Esas peculiaridades del filosofar analítico han sido blandidas con ardor y furor y también los adversarios de ese filosofar han visto en el mismo una ruptura con la filosofía tradicional.
En verdad, sin embargo, el filosofar analítico está en clara línea de continuación con la philosophia perennis; cada uno de sus rasgos había sido ya poseído, en mayor o menor medida, por diversas corrientes de la filosofía tradicional y pueden detectarse con suficiente perspicuidad en la obra de Platón, en la de Aristóteles, en la Escolástica medieval y protomoderna así como en filósofos como Leibniz, Brentano, Meinong o Nicolai Hartmann.
En cambio, resultan palmarios los contrastes metodológicos entre el filosofar analítico y el idealismo absoluto.
A Hegel hubiérale parecido semejante rigor analítico un intento de retrotraer la filosofía a lo inmediato, al sentido común, a la certeza prefilosófica.
En lugar de conquistar, por un itinerario fenomenológico que reasuma toda la experiencia cultural de la humanidad, un punto de partida absoluto y absolutamente filosófico, cual es la vacía determinación del ser, y dejar que cada determinación se presente y metamorfosee según su tenor propio, pretendería la filosofía analítica a los ojos de Hegel imponerles a las determinaciones que se trate de estudiar un molde externo, un cauce fijado exteriormente y de antemano, y, por añadidura, tomar como guía fehaciente al lenguaje --existencia, ciertamente, del espíritu pero sólo como ipseidad inmediata, pues es obra del entendimiento y, a fuer de tal, sólo expresa propiamente lo general.

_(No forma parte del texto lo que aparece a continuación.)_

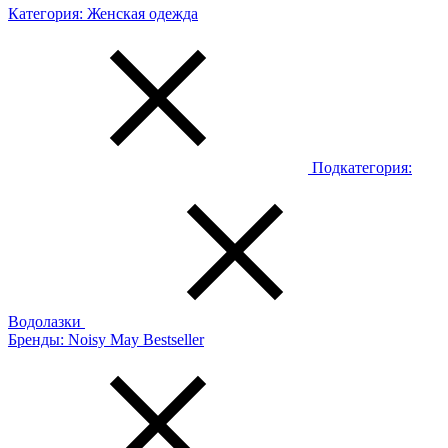
Категория:
Женская одежда
Подкатегория:
Водолазки
Бренды:
Noisy May Bestseller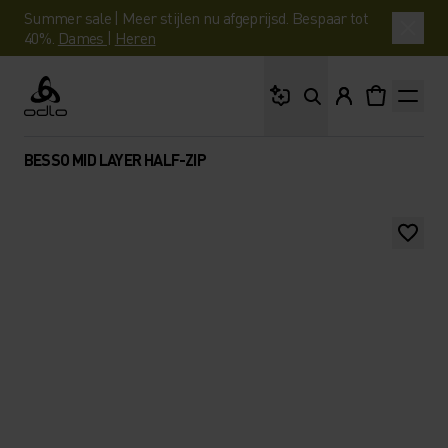
Summer sale | Meer stijlen nu afgeprijsd. Bespaar tot
40%.
Dames
|
Heren
Waar ben je naar op 
Odlo
BESSO MID LAYER HALF-ZIP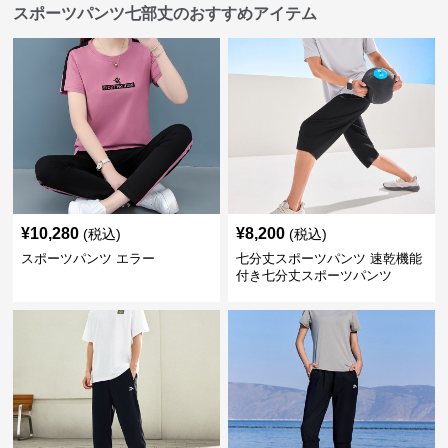
スポーツパンツ七部丈のおすすめアイテム
¥
10,280
¥
8,200
(税込)
(税込)
スポーツパンツ エラー
七分丈スポーツパンツ 速乾機能
付き七分丈スポーツパンツ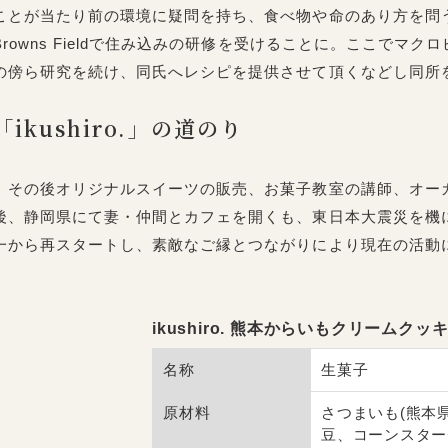
ことが当たり前の環境に疑問を持ち、食べ物や命のあり方を問
Browns Fieldで住み込みの研修を受けることに。ここでマ
の傍ら研究を続け、同氏へレシピを提供させて頂くなどし同所
「ikushiro.」の道のり
その後オリジナルスイーツの販売、お菓子教室の講師、オー
後、静岡県にて妻・仲間とカフェを開くも、東日本大震災を機
一から再スタートし、素敵なご縁とつながりにより現在の活動
ikushiro. 熊本からいもクリームク
名称
生菓子
原材料
さつまいも(熊本
豆、コーンスター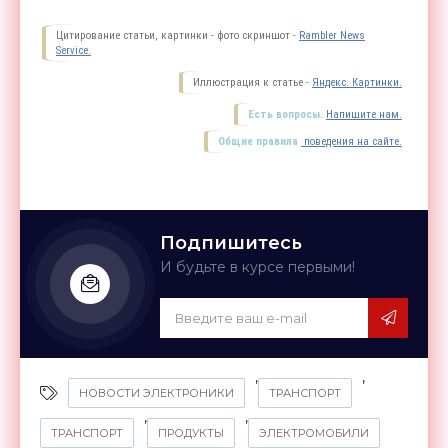
Цитирование статьи, картинки - фото скриншот -
Rambler News
Service.
Иллюстрация к статье -
Яндекс. Картинки.
Есть вопросы.
Напишите нам.
Общие правила
поведения на сайте.
Подпишитесь
И будьте в курсе первыми!
,
,
НОВОСТИ ЭЛЕКТРОНИКИ
ТРАНСПОРТ
,
,
ТРАНСПОРТ
ПРОДУКТЫ
ЭЛЕКТРОМОБИЛИ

¿Puede, entonces y dados esos distanciamientos metodológicos y hasta de concepción misma de en qué estribe el filosofar, haber en la filosofía analítica un planteamiento que coincida con el de Hegel en ser dialéctico, e.d. en aceptar la contradictorialidad de lo real? ¿Puede resultar compatible con la práctica de ese enfoque metodológico del filosofar analítico la articulación de una concepción ontológica dialéctica que vea lo real como inserto en proceso, en alteración? Es muy reciente la aparición de concepciones que, adictas en uno u otro grado a los ideales de claridad y rigor (formalizable) de la filosofía analítica --o bien surgidas en ambientes próximos a ella--, defienden expresamente la contradictorialidad de lo real.
Son, además, problemáticos los títulos de dialecticidad de las siguientes: la de los relevantistas australianos --los cuales, sin embargo, tienden a no reconocer más contradicciones verdaderas que las puestas de manifiesto en las paradojas lógicas y semánticas, como la engendrada por el célebre conjunto russelliano--; la del filósofo brasileño da Costa --quien parece concebir la contradictorialidad más como una posibilidad que como algo efectivamente verdadero, salvo acaso en el campo de los deberes y las normas--; la del filósofo norteamericano N. Rescher, quien ve asimismo la contradictorialidad como algo meramente posible pero desde luego ajeno al mundo real.
No me voy a ocupar en este lugar de examinar tales concepciones. Voyme a limitar en lo que sigue a una presentación de la metafísica ontofántica, inserta como está en esa amplia corriente del filosofar analítico.
Voy a examinar cómo puede un enfoque así, adhiriéndose como lo hace al ideal metodológico de esa corriente, ser a la vez una concepción dialéctica; cómo puede, en suma, contestar al reto que parece presentar el planteamiento hegeliano al exigir que el modo y orden del pensar coincidan con los del ser, de suerte que a la dinamicidad y contradictorialidad de lo real correspondan las del pensamiento y su método.
De esa concepción de la realidad se desprenden: por un lado un necesitarismo matizado según el cual todo lo posible es al menos relativamente real o verdadero; por otro lado una concepción tensorial de la verdad y la falsedad: no cabe hablar del grado de verdad de un hecho, sino de la serie de sus grados de verdad o falsedad.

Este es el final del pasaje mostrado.